(Stored data entries)
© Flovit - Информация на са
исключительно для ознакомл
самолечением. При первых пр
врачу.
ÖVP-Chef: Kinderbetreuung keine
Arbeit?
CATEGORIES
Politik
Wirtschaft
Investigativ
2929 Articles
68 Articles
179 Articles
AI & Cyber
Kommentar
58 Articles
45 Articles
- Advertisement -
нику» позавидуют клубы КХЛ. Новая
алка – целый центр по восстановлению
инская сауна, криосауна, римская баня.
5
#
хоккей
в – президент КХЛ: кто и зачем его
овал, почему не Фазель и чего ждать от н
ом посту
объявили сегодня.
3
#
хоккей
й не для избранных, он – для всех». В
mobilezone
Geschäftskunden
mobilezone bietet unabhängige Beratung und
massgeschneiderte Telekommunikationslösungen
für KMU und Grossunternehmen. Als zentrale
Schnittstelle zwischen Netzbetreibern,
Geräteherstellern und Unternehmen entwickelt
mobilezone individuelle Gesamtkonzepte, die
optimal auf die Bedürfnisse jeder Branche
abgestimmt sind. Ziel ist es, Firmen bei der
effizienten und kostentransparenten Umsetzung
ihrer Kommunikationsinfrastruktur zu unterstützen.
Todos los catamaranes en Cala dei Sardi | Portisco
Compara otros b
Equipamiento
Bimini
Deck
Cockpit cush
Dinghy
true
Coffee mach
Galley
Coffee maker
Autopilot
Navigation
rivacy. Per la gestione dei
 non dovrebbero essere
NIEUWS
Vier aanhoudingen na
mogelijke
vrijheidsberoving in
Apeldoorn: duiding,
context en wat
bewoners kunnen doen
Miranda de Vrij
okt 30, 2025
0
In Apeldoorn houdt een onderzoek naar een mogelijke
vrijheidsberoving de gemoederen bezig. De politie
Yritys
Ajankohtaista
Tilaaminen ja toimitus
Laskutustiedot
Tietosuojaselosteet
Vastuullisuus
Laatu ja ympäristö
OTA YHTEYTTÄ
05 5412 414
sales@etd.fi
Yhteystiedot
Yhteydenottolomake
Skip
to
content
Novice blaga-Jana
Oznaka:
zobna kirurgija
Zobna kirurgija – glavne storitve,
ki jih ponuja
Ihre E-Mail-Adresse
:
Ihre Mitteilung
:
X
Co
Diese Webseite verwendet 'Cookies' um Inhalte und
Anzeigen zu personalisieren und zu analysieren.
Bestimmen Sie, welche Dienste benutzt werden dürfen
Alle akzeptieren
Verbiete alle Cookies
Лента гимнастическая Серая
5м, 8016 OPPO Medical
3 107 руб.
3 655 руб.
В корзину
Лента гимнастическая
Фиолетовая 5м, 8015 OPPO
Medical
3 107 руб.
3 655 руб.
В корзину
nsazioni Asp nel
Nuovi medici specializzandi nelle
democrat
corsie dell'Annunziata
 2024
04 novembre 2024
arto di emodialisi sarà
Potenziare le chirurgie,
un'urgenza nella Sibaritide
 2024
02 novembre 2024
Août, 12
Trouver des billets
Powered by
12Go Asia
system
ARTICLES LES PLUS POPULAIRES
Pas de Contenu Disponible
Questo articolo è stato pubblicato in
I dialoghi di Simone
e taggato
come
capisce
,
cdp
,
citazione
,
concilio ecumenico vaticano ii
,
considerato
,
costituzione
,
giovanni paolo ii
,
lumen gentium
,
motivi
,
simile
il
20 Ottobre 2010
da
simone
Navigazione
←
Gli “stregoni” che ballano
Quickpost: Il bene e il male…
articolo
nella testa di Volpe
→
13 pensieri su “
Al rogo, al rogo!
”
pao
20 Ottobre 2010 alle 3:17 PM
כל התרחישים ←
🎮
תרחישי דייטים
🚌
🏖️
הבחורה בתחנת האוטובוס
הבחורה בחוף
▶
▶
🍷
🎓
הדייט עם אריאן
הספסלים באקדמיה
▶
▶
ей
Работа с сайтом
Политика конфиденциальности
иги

TASK DIRECTIONS: Begin with the first line of the records and reproduce each line as is, ending with the line that holds "für KMU und Grossunternehmen. Als zentrale".

SOLUTION:
© Flovit - Информация на са
исключительно для ознакомл
самолечением. При первых пр
врачу.
ÖVP-Chef: Kinderbetreuung keine
Arbeit?
CATEGORIES
Politik
Wirtschaft
Investigativ
2929 Articles
68 Articles
179 Articles
AI & Cyber
Kommentar
58 Articles
45 Articles
- Advertisement -
нику» позавидуют клубы КХЛ. Новая
алка – целый центр по восстановлению
инская сауна, криосауна, римская баня.
5
#
хоккей
в – президент КХЛ: кто и зачем его
овал, почему не Фазель и чего ждать от н
ом посту
объявили сегодня.
3
#
хоккей
й не для избранных, он – для всех». В
mobilezone
Geschäftskunden
mobilezone bietet unabhängige Beratung und
massgeschneiderte Telekommunikationslösungen
für KMU und Grossunternehmen. Als zentrale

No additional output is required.